Needed from the data below: all lines that contain the word "click".

**RAW DATA**
☆ ☆ ☆ ☆ ☆
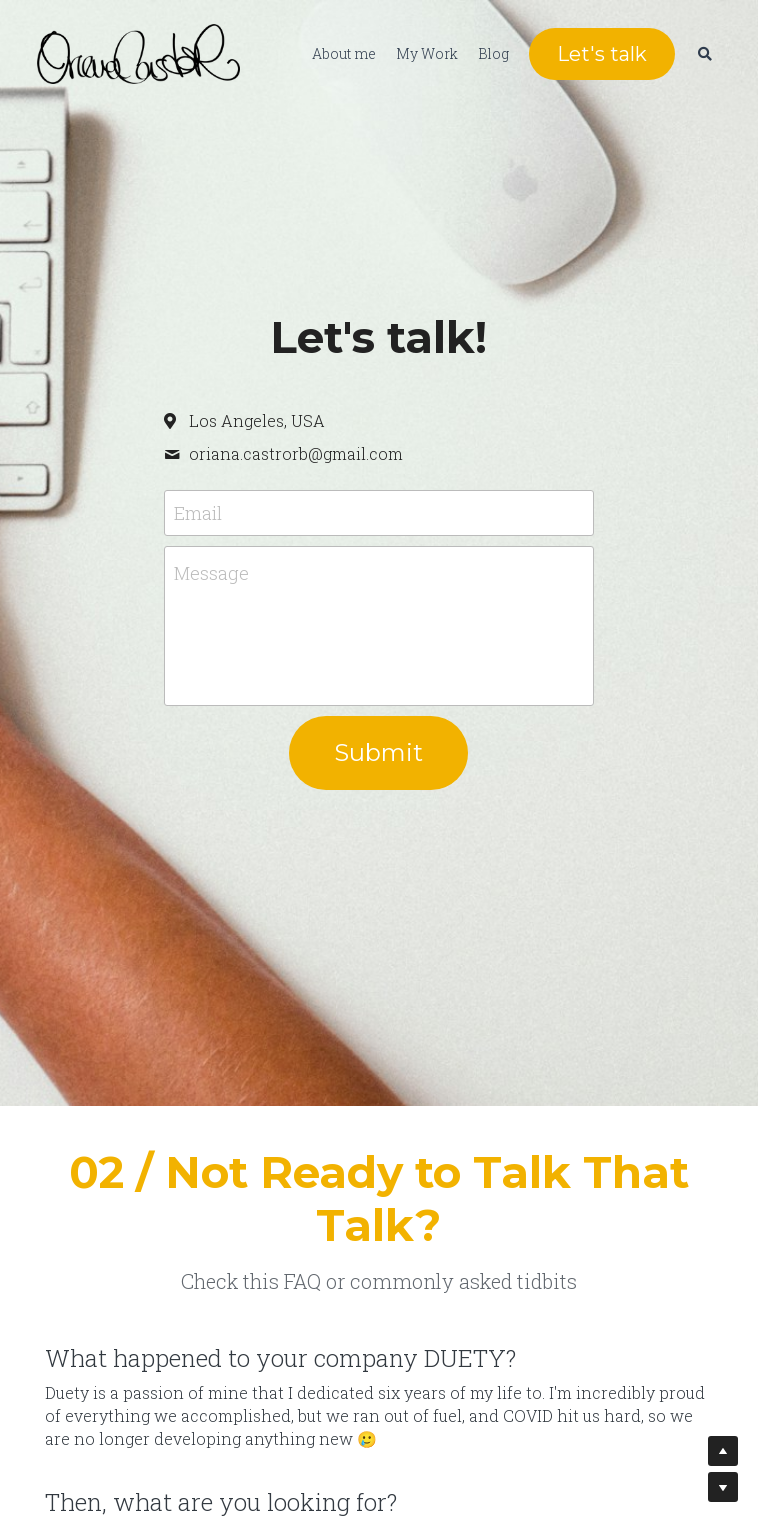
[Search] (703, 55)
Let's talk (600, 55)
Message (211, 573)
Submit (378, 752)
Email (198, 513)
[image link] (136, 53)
☆ ☆ ☆ ☆ ☆
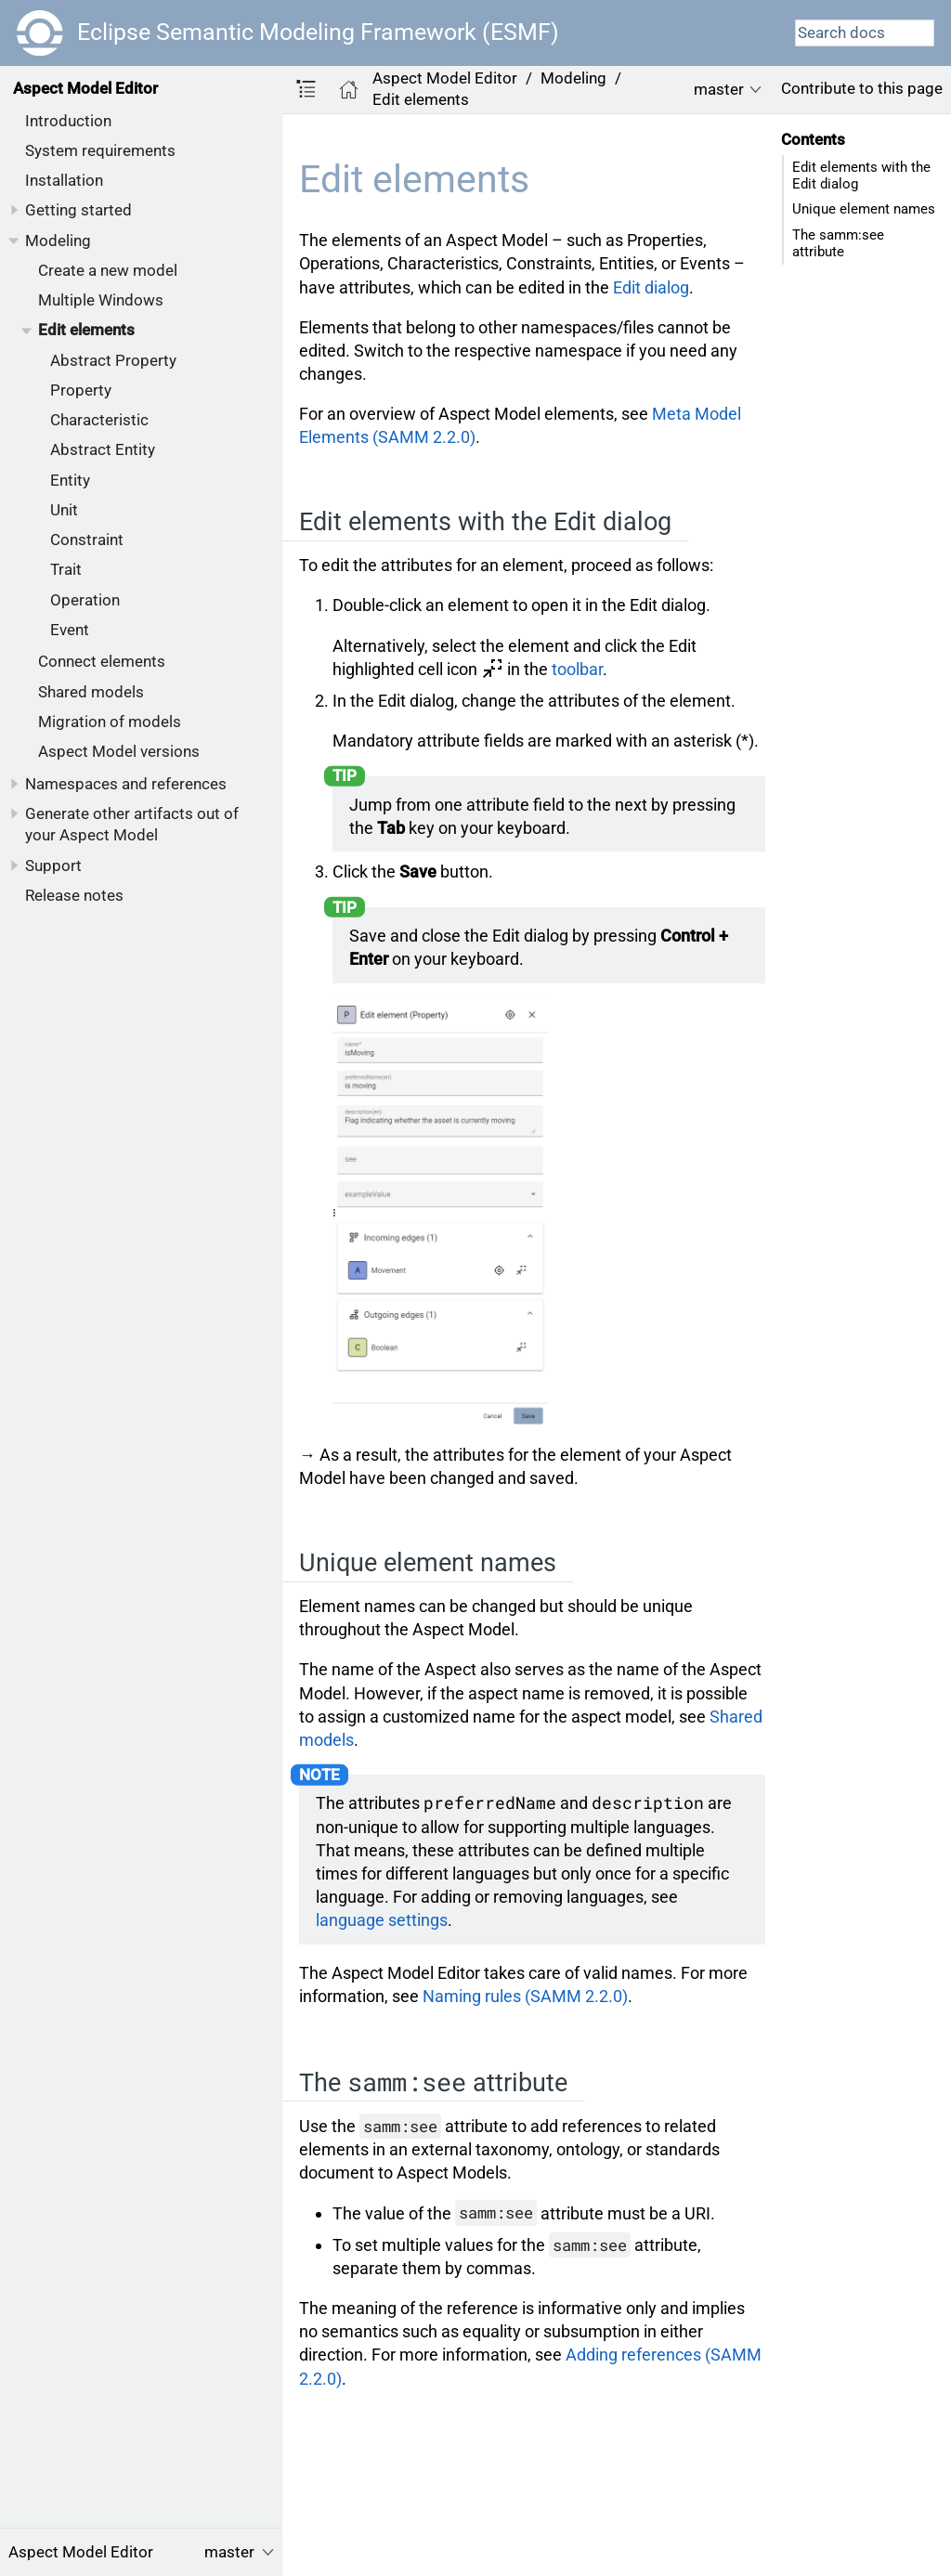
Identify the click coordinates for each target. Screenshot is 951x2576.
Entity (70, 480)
☆ ☆ ☆ ☆ ☆
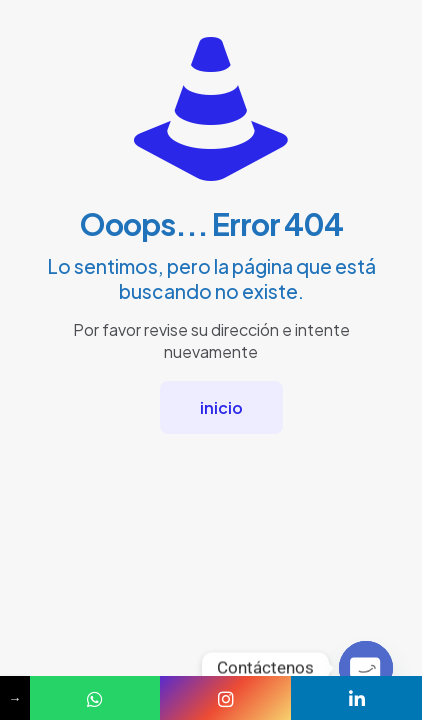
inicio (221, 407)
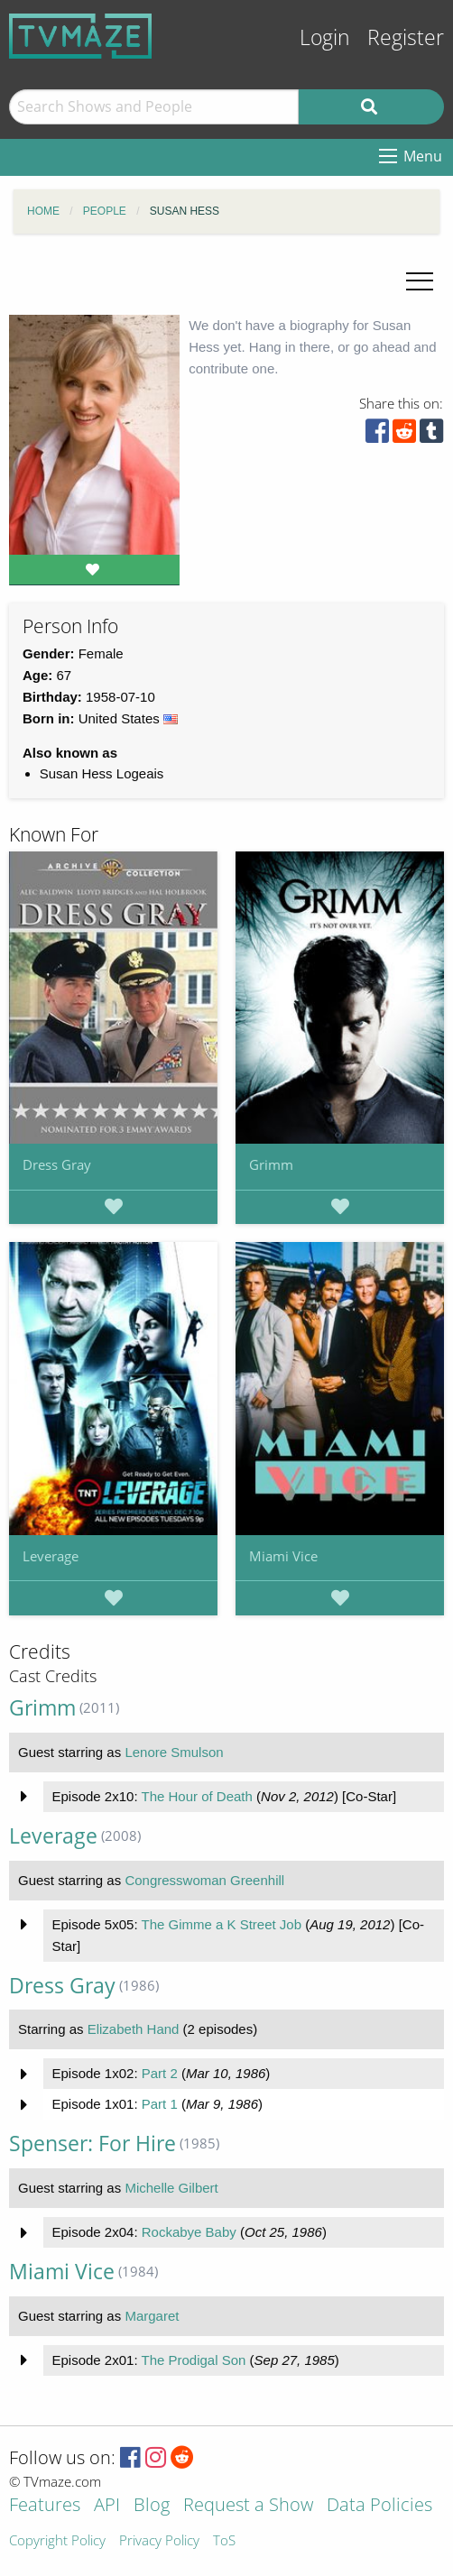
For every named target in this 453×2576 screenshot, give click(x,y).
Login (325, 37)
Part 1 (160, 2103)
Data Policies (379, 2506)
☆ ☆ ☆ ☆ ☆
**SOLUTION FOR THIS PROBLEM**
Identify the click coordinates for each target. Screenshot is 951x2576.
For every named target in this 453×2576 screenshot, give click(x,y).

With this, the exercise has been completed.